Apart from these factors, good quarterly results and positive earnings growth outlook over the long-term interest of FIIs equipped with fuel in Indian stocks. Besides, the recovery in the vaccination campaign boosted investor sentiment and raised expectations that the second wave will have a limited impact on the country’s economy.

However, due to the upbeat mood in June, FPI turned into net sellers in July as they withdrew Rs.11,308 crore per month on the back of a hawkish US Federal Reserve statement that it may raise rates much earlier than expected. Moreover, rising valuations, higher oil prices and a firm US dollar made them fear the risks in the near term.

They were back in equities in August, and the positive momentum continued in September as well in terms of improving macro environment and positive outlook. This was also driven by expectations that with the pace of vaccination accelerating and a significant portion of the population receiving vaccinations, the economy would improve and soon be back on track.

However, the pace of foreign investment inflows in the footnotes could not continue with the trend reversal in October and the net drawdown continued until March 2022 due to the uncertainty on the global and domestic fronts.

The spread of transmissible Omicron type of coronavirus in India as well as other parts of the world has become a cause for concern. Besides, the expectation of an interest rate hike by the US Federal Reserve and the deteriorating geopolitical environment amid the Russo-Ukrainian war have affected the flow of FPIs, Srivastava added.

According to Nikhil Kamath, Co-Founder, True Beacon and Zerodha, India looks expensive on a relative basis, and foreign investment institutions can rebalance China and other opportunities by reducing their exposure to India.

Atanuu Agarrwal, co-founder of UpsideAI, said the main reason for the outflow remains the changing interest rate environment and the Fed’s signal to end stimulus.

“There are several other reasons – India is too expensive, Crude Oil is up, INR is weak, conflict between Russia and Ukraine leads to escape to safety.
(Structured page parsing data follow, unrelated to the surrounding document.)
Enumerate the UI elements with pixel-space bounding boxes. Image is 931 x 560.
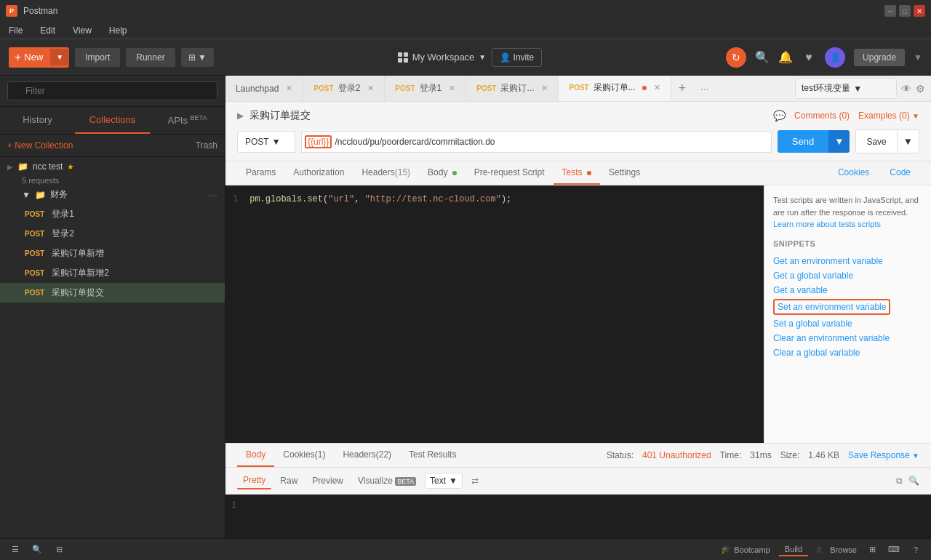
close-button[interactable]: ✕	[914, 5, 925, 17]
tab-login1[interactable]: POST 登录1 ✕	[385, 76, 466, 102]
close-icon[interactable]: ✕	[449, 84, 455, 93]
format-pretty[interactable]: Pretty	[237, 472, 271, 489]
env-selector[interactable]: test环境变量 ▼	[795, 78, 897, 99]
response-tab-body[interactable]: Body	[237, 444, 274, 467]
import-button[interactable]: Import	[75, 48, 120, 67]
menu-file[interactable]: File	[6, 24, 25, 37]
close-icon[interactable]: ✕	[286, 84, 292, 93]
tab-cookies[interactable]: Cookies	[829, 161, 878, 185]
heart-icon[interactable]: ♥	[802, 50, 816, 65]
minimize-button[interactable]: ─	[884, 5, 896, 17]
build-button[interactable]: Build	[779, 543, 808, 556]
tab-caigou-submit[interactable]: POST 采购订单... ✕	[559, 76, 671, 102]
tab-apis[interactable]: APIs BETA	[150, 107, 225, 134]
snippet-get-global[interactable]: Get a global variable	[773, 268, 922, 283]
search-icon[interactable]: 🔍	[755, 50, 770, 65]
request-caigou-submit[interactable]: POST 采购订单提交	[0, 283, 225, 303]
sidebar-toggle-icon[interactable]: ☰	[9, 543, 22, 556]
browse-button[interactable]: Browse	[830, 545, 857, 554]
snippet-get-var[interactable]: Get a variable	[773, 283, 922, 297]
tab-history[interactable]: History	[0, 107, 75, 134]
upgrade-button[interactable]: Upgrade	[854, 49, 905, 66]
trash-button[interactable]: Trash	[196, 140, 217, 151]
save-dropdown[interactable]: ▼	[898, 129, 919, 153]
collection-caiwu[interactable]: ▼ 📁 财务 ···	[0, 185, 225, 204]
tab-params[interactable]: Params	[237, 161, 284, 185]
maximize-button[interactable]: □	[899, 5, 911, 17]
new-dropdown[interactable]: ▼	[50, 49, 69, 65]
response-tab-cookies[interactable]: Cookies(1)	[274, 444, 334, 467]
code-editor[interactable]: 1 pm.globals.set("url", "http://test.nc-…	[225, 185, 764, 443]
response-tab-test-results[interactable]: Test Results	[400, 444, 465, 467]
response-tab-headers[interactable]: Headers(22)	[334, 444, 400, 467]
url-input[interactable]: {{url}} /nccloud/pu/poordercard/commitac…	[301, 131, 772, 153]
snippet-set-global[interactable]: Set a global variable	[773, 316, 922, 331]
send-button[interactable]: Send	[778, 130, 828, 153]
snippet-get-env[interactable]: Get an environment variable	[773, 254, 922, 268]
snippet-clear-env[interactable]: Clear an environment variable	[773, 331, 922, 345]
save-response-button[interactable]: Save Response ▼	[848, 450, 919, 460]
method-select[interactable]: POST ▼	[237, 131, 295, 153]
new-button[interactable]: + New	[9, 47, 50, 68]
bootcamp-button[interactable]: 🎓 Bootcamp	[721, 545, 770, 554]
copy-icon[interactable]: ⧉	[896, 476, 903, 486]
more-tabs-button[interactable]: ···	[693, 83, 716, 95]
eye-icon[interactable]: 👁	[901, 83, 911, 95]
format-visualize[interactable]: Visualize BETA	[352, 473, 422, 489]
tab-pre-request[interactable]: Pre-request Script	[466, 161, 554, 185]
examples-link[interactable]: Examples (0) ▼	[858, 111, 919, 121]
settings-icon[interactable]: ⚙	[916, 83, 925, 95]
learn-more-link[interactable]: Learn more about tests scripts	[773, 220, 881, 228]
layout-icon[interactable]: ⊞	[866, 543, 879, 556]
tab-caigou[interactable]: POST 采购订... ✕	[466, 76, 559, 102]
request-login1[interactable]: POST 登录1	[0, 204, 225, 224]
format-raw[interactable]: Raw	[274, 473, 303, 489]
sync-button[interactable]: ↻	[726, 47, 746, 68]
send-dropdown[interactable]: ▼	[828, 130, 850, 153]
snippet-clear-global[interactable]: Clear a global variable	[773, 345, 922, 360]
find-icon[interactable]: 🔍	[31, 543, 44, 556]
more-button[interactable]: ···	[209, 189, 217, 201]
search-input[interactable]	[7, 81, 217, 100]
runner-button[interactable]: Runner	[126, 48, 175, 67]
close-icon[interactable]: ✕	[654, 83, 660, 92]
caret-right-icon[interactable]: ▶	[237, 111, 244, 121]
close-icon[interactable]: ✕	[541, 84, 548, 93]
tab-authorization[interactable]: Authorization	[284, 161, 353, 185]
close-icon[interactable]: ✕	[367, 84, 374, 93]
keyboard-icon[interactable]: ⌨	[887, 543, 900, 556]
request-login2[interactable]: POST 登录2	[0, 224, 225, 244]
comments-link[interactable]: Comments (0)	[794, 111, 850, 121]
tab-code[interactable]: Code	[881, 161, 919, 185]
format-text-select[interactable]: Text ▼	[425, 473, 463, 489]
invite-button[interactable]: 👤 Invite	[492, 48, 542, 67]
bell-icon[interactable]: 🔔	[778, 50, 793, 65]
chevron-down-icon: ▼	[272, 137, 281, 147]
tab-collections[interactable]: Collections	[75, 107, 150, 134]
collection-ncc-test[interactable]: ▶ 📁 ncc test ★	[0, 157, 225, 176]
extra-button[interactable]: ⊞ ▼	[181, 48, 214, 67]
snippet-set-env[interactable]: Set an environment variable	[773, 299, 890, 315]
tab-login2[interactable]: POST 登录2 ✕	[303, 76, 385, 102]
search-response-icon[interactable]: 🔍	[908, 476, 919, 486]
help-icon[interactable]: ?	[909, 543, 922, 556]
tab-headers[interactable]: Headers(15)	[353, 161, 419, 185]
request-caigou1[interactable]: POST 采购订单新增	[0, 244, 225, 263]
request-caigou2[interactable]: POST 采购订单新增2	[0, 263, 225, 283]
workspace-button[interactable]: My Workspace ▼	[398, 52, 487, 63]
menu-edit[interactable]: Edit	[37, 24, 58, 37]
save-button[interactable]: Save	[855, 129, 897, 153]
tab-settings[interactable]: Settings	[600, 161, 649, 185]
add-tab-button[interactable]: +	[671, 81, 694, 96]
tab-tests[interactable]: Tests	[554, 161, 600, 185]
new-collection-button[interactable]: + New Collection	[7, 140, 73, 151]
tab-body[interactable]: Body	[419, 161, 466, 185]
tab-launchpad[interactable]: Launchpad ✕	[225, 76, 303, 102]
format-preview[interactable]: Preview	[306, 473, 349, 489]
upgrade-dropdown[interactable]: ▼	[914, 52, 922, 63]
menu-view[interactable]: View	[70, 24, 95, 37]
console-icon[interactable]: ⊟	[52, 543, 65, 556]
avatar[interactable]: 👤	[825, 47, 845, 68]
wrap-icon[interactable]: ⇄	[471, 476, 479, 486]
menu-help[interactable]: Help	[106, 24, 130, 37]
But all things being equal, if the Fed signaled a delay in raising rates, we haven’t seen a sell-off. of this size.”

On the other hand, foreign investors made a net investment of Rs 1,628 crore in debt markets in 2021-22. This comes after a net outflow of Rs 50,443 crore in the previous financial year.

(The title and image for this report may have been reformulated only by the Business Standard staff; the rest of the content is automatically generated from a shared feed.)